Segundo dados apresentados no evento, supermercados com maior participação de produtos frescos podem alcançar até 15% mais lucro. Apesar do potencial, o setor ainda enfrenta desafios ligados à logística, previsibilidade de demanda e perdas operacionais.

“Estamos diante de uma grande oportunidade de reposicionar o FFLV como uma categoria verdadeiramente estratégica dentro do varejo”, afirmou Valeska de Oliveira Ciré, country manager da IFPA no Brasil durante o evento.

O uso de inteligência artificial e análise de dados para reduzir desperdícios são estratégias que podem melhorar a margem dos supermercados. Dados da empresa Paripassu mostram que as perdas no segmento de FLV no Brasil chegam a 4,73%.

Entre os itens que geram mais perdas no varejo destacam-se o tomate, cujas quebras da cadeia somam 9,35%; os ovos, com quebras de 3,77%; a maçã, com 6,43%; a batata, com 6,99%; a banana, com 3,8%; o mamão, com 8,29%; o morango com 13,1%; o pimentão, com 21,5%; a uva, com 4% e a melancia, com 12,5% de perdas na cadeia.

A redução das perdas passa pela gestão mais eficiente de estoque, reformulação da exposição e da reposição.

“O FLV é uma categoria extremamente complexa porque trabalha com produtos vivos e perecíveis”, afirma Christiano Sanguinetti, diretor de perecíveis da Cencosud Brasil. Ele explica que decisões rápidas baseadas em informação são fundamentais para reduzir perdas e aumentar eficiência operacional.

Outra possibilidade é reduzir a oferta. “Muitos mercados preferem não ofertar, ou ofertar menos, do que ofertar em excesso e contabilizar perdas”, avalia Marco Perlman, diretor da Aravita.

Valor dos alimentos frescos

Representantes do varejo e da indústria defenderam investimentos em branding, na saudabilidade e na experiência de compra para fortalecer a percepção de valor dos alimentos frescos.

No segmento de ovos, Guilherme Armanhe, diretor da empresa Label Rouge, destacou que consumidores estão mais atentos à procedência, bem-estar animal e valor nutricional dos produtos. Já no setor de flores, Simone van Oene afirmou que o varejo precisa transformar o segmento em uma categoria permanente de bem-estar e experiência emocional.

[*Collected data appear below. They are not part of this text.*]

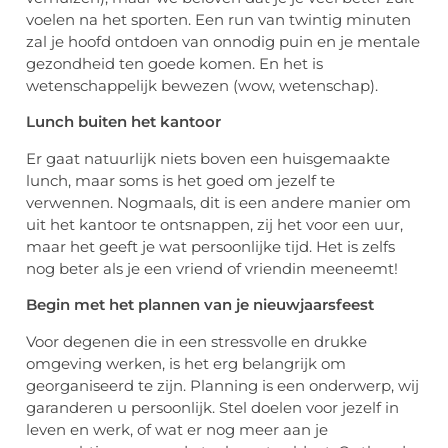
voelen na het sporten. Een run van twintig minuten
zal je hoofd ontdoen van onnodig puin en je mentale
gezondheid ten goede komen. En het is
wetenschappelijk bewezen (wow, wetenschap).
Lunch buiten het kantoor
Er gaat natuurlijk niets boven een huisgemaakte
lunch, maar soms is het goed om jezelf te
verwennen. Nogmaals, dit is een andere manier om
uit het kantoor te ontsnappen, zij het voor een uur,
maar het geeft je wat persoonlijke tijd. Het is zelfs
nog beter als je een vriend of vriendin meeneemt!
Begin met het plannen van je nieuwjaarsfeest
Voor degenen die in een stressvolle en drukke
omgeving werken, is het erg belangrijk om
georganiseerd te zijn. Planning is een onderwerp, wij
garanderen u persoonlijk. Stel doelen voor jezelf in
leven en werk, of wat er nog meer aan je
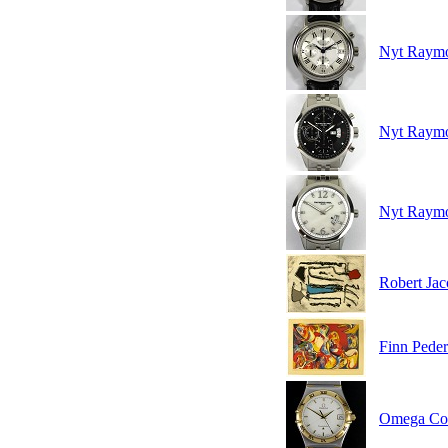
Nyt Raymon
Nyt Raymo
Nyt Raymo
Robert Jac
Finn Peder
Omega Con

O Fórum também reforçou a importância da integração entre fornecedores e supermercados para garantir qualidade, previsibilidade e menor desperdício ao longo da cadeia.

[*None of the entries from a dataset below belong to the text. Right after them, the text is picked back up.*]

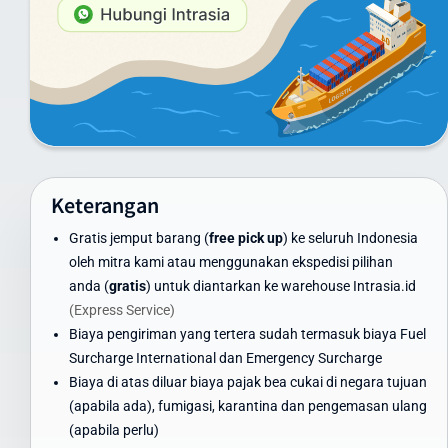
Minimum 100 kg: hubungi customer service untuk penawaran
khusus
Container FCL/LCL: tersedia penawaran khusus sesuai volume
dan berat
Harga di atas adalah estimasi dan dapat berubah. Untuk
mendapatkan penawaran terbaik, gunakan kalkulator ongkir di
website kami atau hubungi tim layanan pelanggan Intrasia.id.
Keterangan
Kami menawarkan skema volume discount - semakin besar volume
Gratis jemput barang (
free pick up
) ke seluruh Indonesia
pengiriman, semakin ekonomis biaya per kilogramnya. Ini
oleh mitra kami atau menggunakan ekspedisi pilihan
menjadikan Intrasia.id pilihan tepat untuk cara kirim paket murah
anda (
gratis
) untuk diantarkan ke warehouse Intrasia.id
ke India tanpa mengorbankan kualitas dan keamanan.
(Express Service)
Waktu Pengiriman Paket ke India yang Dapat
Biaya pengiriman yang tertera sudah termasuk biaya Fuel
Diandalkan
Surcharge International dan Emergency Surcharge
Biaya di atas diluar biaya pajak bea cukai di negara tujuan
Waktu pengiriman paket ke India menjadi perhatian utama bagi
(apabila ada), fumigasi, karantina dan pengemasan ulang
banyak pengirim. Intrasia.id menawarkan estimasi waktu
(apabila perlu)
pengiriman yang dapat diandalkan:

Segundo Rafaela Fava, investimentos em refrigeração e inovação permitiram reduzir perdas de banana para apenas 2% em sua operação. Já Marcel Hiroi afirmou que o consumidor busca cada vez mais informação e rastreabilidade no ponto de venda.

Outro tema que chamou atenção no encontro foi o impacto das canetas emagrecedoras nos hábitos alimentares. Participantes avaliaram que a busca por dietas mais saudáveis pode impulsionar o consumo de frutas, saladas e proteínas como ovos, abrindo novas oportunidades para o setor de alimentos frescos.

Representantes da cadeia defenderam maior integração entre produtores, logística, varejo e indústria como caminho para ampliar competitividade e consolidar o FFLVO como categoria estratégica no varejo.